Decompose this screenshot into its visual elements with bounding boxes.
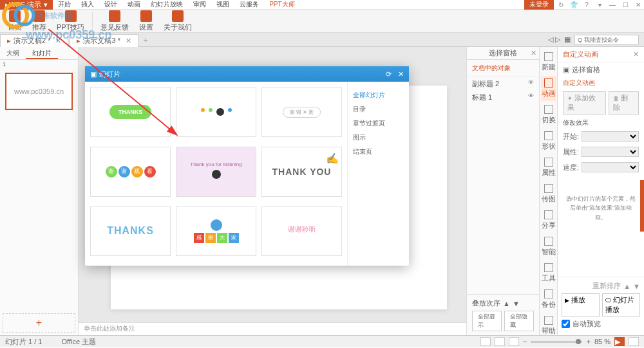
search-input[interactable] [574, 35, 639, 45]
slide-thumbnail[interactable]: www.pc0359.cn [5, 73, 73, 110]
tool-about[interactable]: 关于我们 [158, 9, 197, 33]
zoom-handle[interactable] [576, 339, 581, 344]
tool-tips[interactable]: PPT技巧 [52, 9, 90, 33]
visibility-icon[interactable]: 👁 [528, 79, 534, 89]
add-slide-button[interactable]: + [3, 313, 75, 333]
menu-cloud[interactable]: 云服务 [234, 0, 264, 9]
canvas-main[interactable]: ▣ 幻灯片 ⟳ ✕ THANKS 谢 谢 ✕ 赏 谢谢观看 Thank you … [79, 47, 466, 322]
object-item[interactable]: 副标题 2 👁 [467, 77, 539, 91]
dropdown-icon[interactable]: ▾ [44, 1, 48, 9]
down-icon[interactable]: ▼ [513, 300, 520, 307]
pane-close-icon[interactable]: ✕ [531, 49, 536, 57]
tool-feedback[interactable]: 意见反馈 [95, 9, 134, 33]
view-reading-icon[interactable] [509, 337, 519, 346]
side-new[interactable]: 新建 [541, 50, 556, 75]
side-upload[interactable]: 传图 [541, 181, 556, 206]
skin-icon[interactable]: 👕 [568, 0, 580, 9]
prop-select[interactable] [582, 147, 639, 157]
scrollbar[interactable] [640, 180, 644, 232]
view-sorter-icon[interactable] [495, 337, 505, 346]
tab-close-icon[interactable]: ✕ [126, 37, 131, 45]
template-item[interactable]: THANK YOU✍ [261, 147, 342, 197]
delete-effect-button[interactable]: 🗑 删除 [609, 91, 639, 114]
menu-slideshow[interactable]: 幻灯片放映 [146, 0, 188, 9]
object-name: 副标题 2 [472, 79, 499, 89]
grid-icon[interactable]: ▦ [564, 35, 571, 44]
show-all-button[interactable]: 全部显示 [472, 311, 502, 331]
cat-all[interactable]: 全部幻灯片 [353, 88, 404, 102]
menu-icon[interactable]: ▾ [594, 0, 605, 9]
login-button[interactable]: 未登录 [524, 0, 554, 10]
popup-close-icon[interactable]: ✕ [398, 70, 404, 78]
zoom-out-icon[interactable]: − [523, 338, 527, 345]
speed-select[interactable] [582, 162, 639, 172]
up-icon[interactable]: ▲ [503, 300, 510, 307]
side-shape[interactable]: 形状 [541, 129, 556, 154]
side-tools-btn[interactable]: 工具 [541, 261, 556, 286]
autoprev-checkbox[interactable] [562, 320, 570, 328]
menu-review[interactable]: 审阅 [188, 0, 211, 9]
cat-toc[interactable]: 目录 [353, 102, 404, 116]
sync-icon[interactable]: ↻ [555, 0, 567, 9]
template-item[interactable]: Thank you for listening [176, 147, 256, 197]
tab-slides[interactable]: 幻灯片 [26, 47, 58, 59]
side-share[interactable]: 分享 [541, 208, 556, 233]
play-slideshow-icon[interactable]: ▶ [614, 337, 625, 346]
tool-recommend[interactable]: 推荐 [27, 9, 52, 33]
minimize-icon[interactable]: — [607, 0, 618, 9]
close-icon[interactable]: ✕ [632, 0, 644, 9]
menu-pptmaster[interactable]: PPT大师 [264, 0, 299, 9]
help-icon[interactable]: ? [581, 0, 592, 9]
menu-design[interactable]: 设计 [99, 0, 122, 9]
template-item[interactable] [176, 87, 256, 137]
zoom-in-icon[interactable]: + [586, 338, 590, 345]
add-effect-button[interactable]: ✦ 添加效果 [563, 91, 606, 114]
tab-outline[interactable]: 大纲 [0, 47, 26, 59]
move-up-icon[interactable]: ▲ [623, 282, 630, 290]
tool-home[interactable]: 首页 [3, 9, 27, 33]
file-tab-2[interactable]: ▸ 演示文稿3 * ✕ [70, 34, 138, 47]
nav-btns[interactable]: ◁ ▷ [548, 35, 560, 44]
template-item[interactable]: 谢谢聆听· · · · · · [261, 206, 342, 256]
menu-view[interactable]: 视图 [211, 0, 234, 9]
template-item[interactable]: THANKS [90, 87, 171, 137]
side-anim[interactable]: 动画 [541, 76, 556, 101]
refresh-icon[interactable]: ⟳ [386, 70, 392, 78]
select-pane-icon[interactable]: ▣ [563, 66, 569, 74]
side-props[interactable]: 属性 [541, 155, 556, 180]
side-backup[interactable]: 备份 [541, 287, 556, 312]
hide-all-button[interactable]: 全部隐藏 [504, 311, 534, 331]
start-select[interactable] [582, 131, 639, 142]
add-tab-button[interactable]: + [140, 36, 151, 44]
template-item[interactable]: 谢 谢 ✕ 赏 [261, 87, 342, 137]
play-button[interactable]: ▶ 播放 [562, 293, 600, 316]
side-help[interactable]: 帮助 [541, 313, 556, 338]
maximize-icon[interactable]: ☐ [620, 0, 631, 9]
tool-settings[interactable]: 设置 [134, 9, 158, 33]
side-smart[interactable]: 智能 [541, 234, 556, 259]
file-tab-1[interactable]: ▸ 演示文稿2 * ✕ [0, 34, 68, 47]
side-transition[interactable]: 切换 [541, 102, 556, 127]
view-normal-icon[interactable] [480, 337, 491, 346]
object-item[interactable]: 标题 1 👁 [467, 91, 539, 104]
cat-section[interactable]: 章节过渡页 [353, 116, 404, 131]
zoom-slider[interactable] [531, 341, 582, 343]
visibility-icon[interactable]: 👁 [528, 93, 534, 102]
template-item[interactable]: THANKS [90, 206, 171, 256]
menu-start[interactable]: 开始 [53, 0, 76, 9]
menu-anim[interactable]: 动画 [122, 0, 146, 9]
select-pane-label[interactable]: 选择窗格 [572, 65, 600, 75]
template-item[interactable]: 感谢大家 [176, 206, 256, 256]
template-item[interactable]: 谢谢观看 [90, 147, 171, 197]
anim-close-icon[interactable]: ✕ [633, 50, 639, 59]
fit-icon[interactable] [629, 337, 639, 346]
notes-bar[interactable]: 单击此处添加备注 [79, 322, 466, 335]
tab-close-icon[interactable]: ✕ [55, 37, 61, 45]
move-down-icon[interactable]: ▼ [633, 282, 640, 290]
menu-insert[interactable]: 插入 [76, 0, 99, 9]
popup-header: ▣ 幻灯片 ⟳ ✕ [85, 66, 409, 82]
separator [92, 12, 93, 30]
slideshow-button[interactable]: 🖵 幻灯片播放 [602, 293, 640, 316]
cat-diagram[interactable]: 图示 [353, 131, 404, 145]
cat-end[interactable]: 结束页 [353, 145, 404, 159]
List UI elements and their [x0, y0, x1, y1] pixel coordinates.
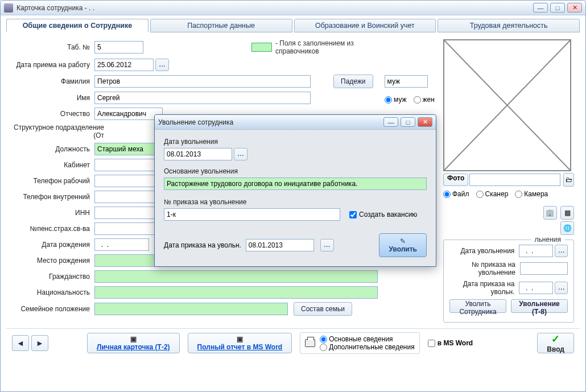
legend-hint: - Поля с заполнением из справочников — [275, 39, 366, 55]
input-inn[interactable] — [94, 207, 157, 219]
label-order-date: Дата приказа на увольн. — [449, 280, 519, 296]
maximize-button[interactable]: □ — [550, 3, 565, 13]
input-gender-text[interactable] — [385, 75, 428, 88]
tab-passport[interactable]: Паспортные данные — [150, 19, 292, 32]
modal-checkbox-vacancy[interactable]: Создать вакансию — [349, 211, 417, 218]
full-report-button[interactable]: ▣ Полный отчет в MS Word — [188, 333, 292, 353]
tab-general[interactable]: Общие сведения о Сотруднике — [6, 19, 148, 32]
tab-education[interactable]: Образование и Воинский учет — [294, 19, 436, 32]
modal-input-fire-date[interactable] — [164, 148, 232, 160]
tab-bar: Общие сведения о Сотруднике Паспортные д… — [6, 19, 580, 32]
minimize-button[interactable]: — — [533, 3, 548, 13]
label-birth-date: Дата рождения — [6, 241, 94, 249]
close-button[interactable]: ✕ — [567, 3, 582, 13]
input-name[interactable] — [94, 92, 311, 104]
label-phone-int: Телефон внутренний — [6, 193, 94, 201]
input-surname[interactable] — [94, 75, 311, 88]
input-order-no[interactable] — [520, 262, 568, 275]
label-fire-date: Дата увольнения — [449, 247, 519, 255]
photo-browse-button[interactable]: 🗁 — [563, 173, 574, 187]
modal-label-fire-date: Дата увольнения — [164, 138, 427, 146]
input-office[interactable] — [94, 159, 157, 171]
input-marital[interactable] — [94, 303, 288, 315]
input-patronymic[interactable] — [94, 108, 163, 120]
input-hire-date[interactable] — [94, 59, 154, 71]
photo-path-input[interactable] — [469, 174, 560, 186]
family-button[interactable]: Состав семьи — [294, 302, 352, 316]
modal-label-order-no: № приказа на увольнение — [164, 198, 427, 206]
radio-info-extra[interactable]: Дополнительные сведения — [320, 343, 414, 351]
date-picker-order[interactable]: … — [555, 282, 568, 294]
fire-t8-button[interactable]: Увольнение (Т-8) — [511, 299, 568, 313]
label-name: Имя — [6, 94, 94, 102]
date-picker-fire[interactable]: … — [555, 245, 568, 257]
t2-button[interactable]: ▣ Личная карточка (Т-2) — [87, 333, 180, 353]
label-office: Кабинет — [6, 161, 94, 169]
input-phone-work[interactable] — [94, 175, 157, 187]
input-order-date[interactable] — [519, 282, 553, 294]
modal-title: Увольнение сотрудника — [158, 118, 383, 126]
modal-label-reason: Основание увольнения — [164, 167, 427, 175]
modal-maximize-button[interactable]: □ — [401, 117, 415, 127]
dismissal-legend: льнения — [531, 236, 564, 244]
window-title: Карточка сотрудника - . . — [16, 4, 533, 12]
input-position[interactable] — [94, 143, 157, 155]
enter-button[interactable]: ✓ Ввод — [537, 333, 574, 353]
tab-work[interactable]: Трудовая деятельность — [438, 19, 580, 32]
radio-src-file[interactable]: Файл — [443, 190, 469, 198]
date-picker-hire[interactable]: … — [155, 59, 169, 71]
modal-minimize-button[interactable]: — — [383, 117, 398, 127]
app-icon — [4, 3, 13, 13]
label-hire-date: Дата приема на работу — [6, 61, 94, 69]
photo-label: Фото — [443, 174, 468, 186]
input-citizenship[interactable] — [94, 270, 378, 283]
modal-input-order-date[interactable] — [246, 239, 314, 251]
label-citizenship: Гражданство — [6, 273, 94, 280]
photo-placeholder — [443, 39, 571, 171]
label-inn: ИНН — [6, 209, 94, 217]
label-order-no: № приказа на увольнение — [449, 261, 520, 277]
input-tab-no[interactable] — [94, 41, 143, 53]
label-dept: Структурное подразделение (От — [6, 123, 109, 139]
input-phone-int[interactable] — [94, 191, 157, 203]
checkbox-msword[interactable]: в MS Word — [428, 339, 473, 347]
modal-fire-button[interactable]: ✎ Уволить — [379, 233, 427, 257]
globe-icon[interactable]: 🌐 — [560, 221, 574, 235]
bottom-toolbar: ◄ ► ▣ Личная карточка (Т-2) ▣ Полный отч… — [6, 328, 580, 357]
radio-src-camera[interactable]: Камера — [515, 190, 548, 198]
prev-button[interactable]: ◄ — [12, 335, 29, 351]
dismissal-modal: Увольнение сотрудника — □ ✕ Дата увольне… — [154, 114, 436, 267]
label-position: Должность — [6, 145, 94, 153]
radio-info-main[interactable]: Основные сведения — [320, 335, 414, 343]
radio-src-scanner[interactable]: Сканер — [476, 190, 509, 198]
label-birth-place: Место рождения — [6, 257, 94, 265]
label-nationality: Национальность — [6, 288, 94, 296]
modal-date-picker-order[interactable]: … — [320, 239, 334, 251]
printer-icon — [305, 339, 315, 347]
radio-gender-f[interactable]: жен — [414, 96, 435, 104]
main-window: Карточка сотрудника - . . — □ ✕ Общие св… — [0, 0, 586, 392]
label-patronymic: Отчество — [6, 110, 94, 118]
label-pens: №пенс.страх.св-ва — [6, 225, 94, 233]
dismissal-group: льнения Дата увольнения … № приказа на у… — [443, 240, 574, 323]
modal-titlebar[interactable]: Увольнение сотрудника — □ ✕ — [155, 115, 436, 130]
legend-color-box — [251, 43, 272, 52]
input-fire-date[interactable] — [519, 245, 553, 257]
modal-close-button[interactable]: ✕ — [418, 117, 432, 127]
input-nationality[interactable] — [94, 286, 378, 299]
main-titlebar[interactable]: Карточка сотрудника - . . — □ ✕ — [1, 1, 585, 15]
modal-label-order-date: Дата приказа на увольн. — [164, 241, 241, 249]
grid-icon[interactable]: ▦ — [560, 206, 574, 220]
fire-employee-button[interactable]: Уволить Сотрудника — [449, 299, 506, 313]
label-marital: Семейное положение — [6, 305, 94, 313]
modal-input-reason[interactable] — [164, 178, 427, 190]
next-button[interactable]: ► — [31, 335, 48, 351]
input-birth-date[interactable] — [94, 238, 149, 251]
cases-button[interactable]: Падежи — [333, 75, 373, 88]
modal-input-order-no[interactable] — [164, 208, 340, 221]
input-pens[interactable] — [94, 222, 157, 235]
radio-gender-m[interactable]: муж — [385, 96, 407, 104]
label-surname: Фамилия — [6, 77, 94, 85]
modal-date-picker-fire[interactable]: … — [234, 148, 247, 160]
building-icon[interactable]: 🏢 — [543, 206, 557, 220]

- [EXERCISE PROMPT]: In the entries above, find each line that has the word "anim". Copy it.

- [RESULT]:
side-anim[interactable]: 动画 [541, 76, 556, 101]
menu-anim[interactable]: 动画 [122, 0, 146, 9]
anim-close-icon[interactable]: ✕ [633, 50, 639, 59]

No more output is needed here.